YOUR INSTRUCTIONS: What lines of the material below include the string "efficient"? Copy all of them.

MATERIAL FOR THE TASK:
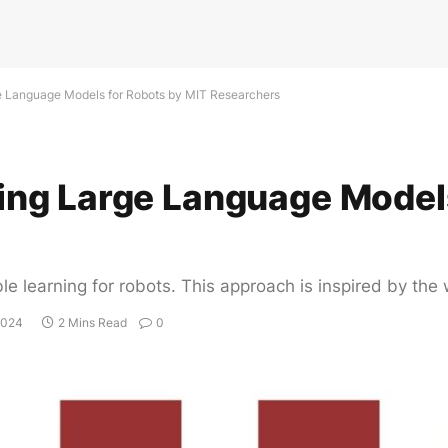
 Language Models for Robots by MIT Researchers
ng Large Language Models
e learning for robots. This approach is inspired by the 
2024
2 Mins Read
0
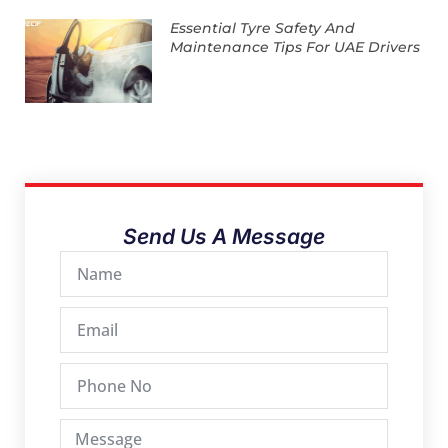
Essential Tyre Safety And
Maintenance Tips For UAE Drivers
Send Us A Message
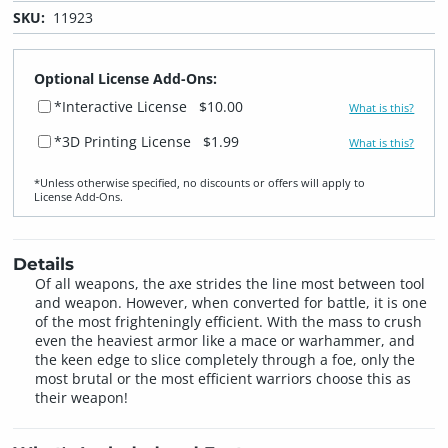
SKU:
11923
Optional License Add-Ons:
*Interactive License
$10.00
What is this?
*3D Printing License
$1.99
What is this?
*Unless otherwise specified, no discounts or offers will apply to
License Add‑Ons.
Details
Of all weapons, the axe strides the line most between tool
and weapon. However, when converted for battle, it is one
of the most frighteningly efficient. With the mass to crush
even the heaviest armor like a mace or warhammer, and
the keen edge to slice completely through a foe, only the
most brutal or the most efficient warriors choose this as
their weapon!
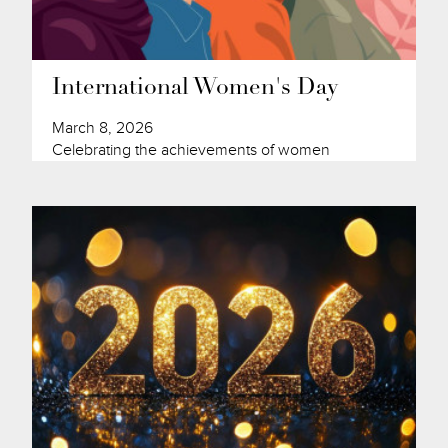
International Women's Day
March 8, 2026
Celebrating the achievements of women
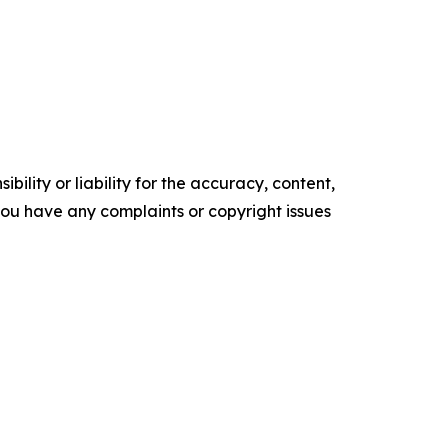
ility or liability for the accuracy, content,
f you have any complaints or copyright issues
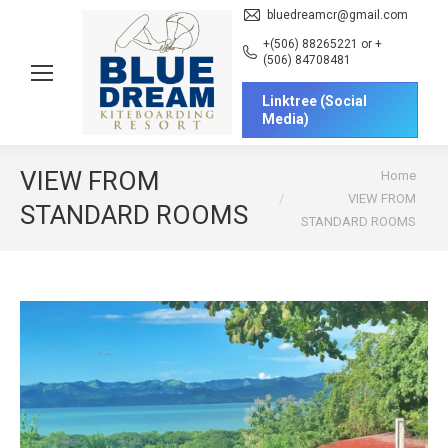
bluedreamcr@gmail.com
+(506) 88265221 or +
(506) 84708481
Linktree (Social
Media)
You are here:
VIEW FROM
Home
VIEW FROM
STANDARD ROOMS
STANDARD ROOMS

ANSWER SPACE:
of the most frighteningly efficient. With the mass to crush
most brutal or the most efficient warriors choose this as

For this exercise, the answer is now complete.